**What this task involves:**
Retype each entry verbatim. Do not include the images.

**Input data:**
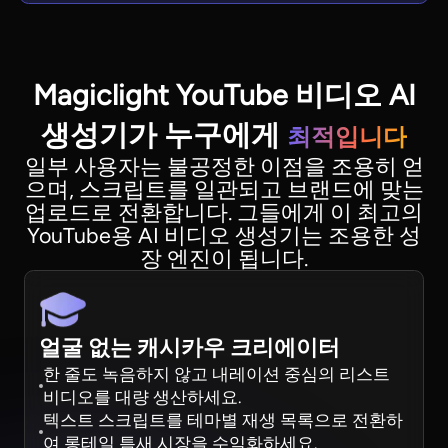
Magiclight YouTube 비디오 AI
생성기가 누구에게
최적입니다
일부 사용자는 불공정한 이점을 조용히 얻
으며, 스크립트를 일관되고 브랜드에 맞는
업로드로 전환합니다. 그들에게 이 최고의
YouTube용 AI 비디오 생성기는 조용한 성
장 엔진이 됩니다.
얼굴 없는 캐시카우 크리에이터
한 줄도 녹음하지 않고 내레이션 중심의 리스트
비디오를 대량 생산하세요.
텍스트 스크립트를 테마별 재생 목록으로 전환하
여 롱테일 틈새 시장을 수익화하세요.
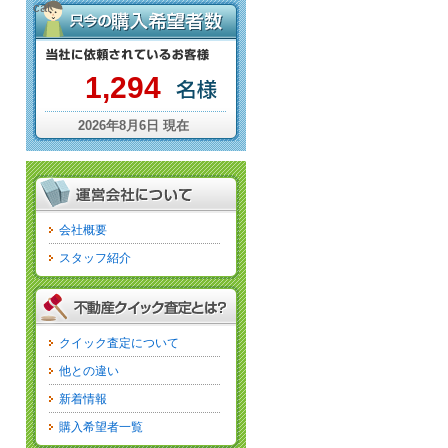
cat
1,294
2026年8月6日 現在
会社概要
スタッフ紹介
クイック査定について
他との違い
新着情報
購入希望者一覧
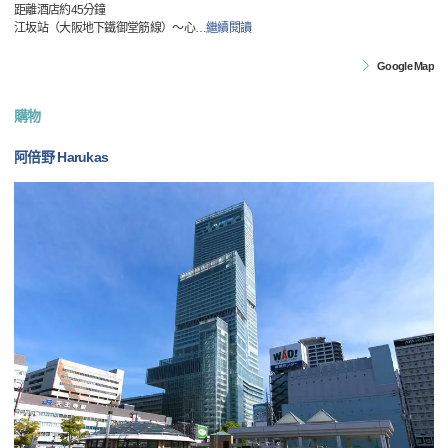
距離酒店約45分鐘
江坂站（大阪地下鐵御堂筋線）～心
…
繼續閱讀
Google Map
購物
阿倍野 Harukas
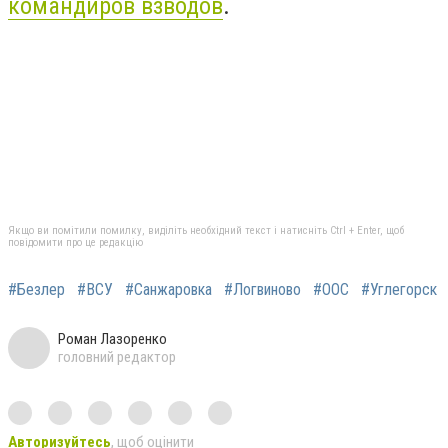
командиров взводов
.
Якщо ви помітили помилку, виділіть необхідний текст і натисніть Ctrl + Enter, щоб
повідомити про це редакцію
#Безлер
#ВСУ
#Санжаровка
#Логвиново
#ООС
#Углегорск
Роман Лазоренко
головний редактор
Авторизуйтесь
, щоб оцінити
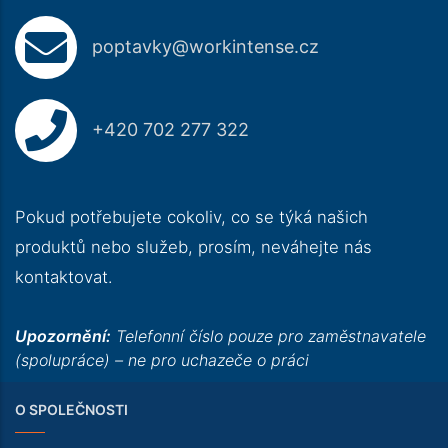
poptavky@workintense.cz
+420 702 277 322
Pokud potřebujete cokoliv, co se týká našich
produktů nebo služeb, prosím, neváhejte nás
kontaktovat.
Upozornění:
Telefonní číslo pouze pro zaměstnavatele
(spolupráce) – ne pro uchazeče o práci
O SPOLEČNOSTI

**Exercise answer:**
Magiclight YouTube 비디오 AI
생성기가 누구에게
최적입니다
일부 사용자는 불공정한 이점을 조용히 얻
으며, 스크립트를 일관되고 브랜드에 맞는
업로드로 전환합니다. 그들에게 이 최고의
YouTube용 AI 비디오 생성기는 조용한 성
장 엔진이 됩니다.
얼굴 없는 캐시카우 크리에이터
한 줄도 녹음하지 않고 내레이션 중심의 리스트
비디오를 대량 생산하세요.
텍스트 스크립트를 테마별 재생 목록으로 전환하
여 롱테일 틈새 시장을 수익화하세요.
cat
1,294
2026年8月6日 現在
会社概要
スタッフ紹介
クイック査定について
他との違い
新着情報
購入希望者一覧
距離酒店約45分鐘
江坂站（大阪地下鐵御堂筋線）～心
…
繼續閱讀
Google Map
購物
阿倍野 Harukas
командиров взводов
.
Якщо ви помітили помилку, виділіть необхідний текст і натисніть Ctrl + Enter, щоб
повідомити про це редакцію
#Безлер
#ВСУ
#Санжаровка
#Логвиново
#ООС
#Углегорск
Роман Лазоренко
головний редактор
Авторизуйтесь
, щоб оцінити
poptavky@workintense.cz
+420 702 277 322
Pokud potřebujete cokoliv, co se týká našich
produktů nebo služeb, prosím, neváhejte nás
kontaktovat.
Upozornění:
Telefonní číslo pouze pro zaměstnavatele
(spolupráce) – ne pro uchazeče o práci
O SPOLEČNOSTI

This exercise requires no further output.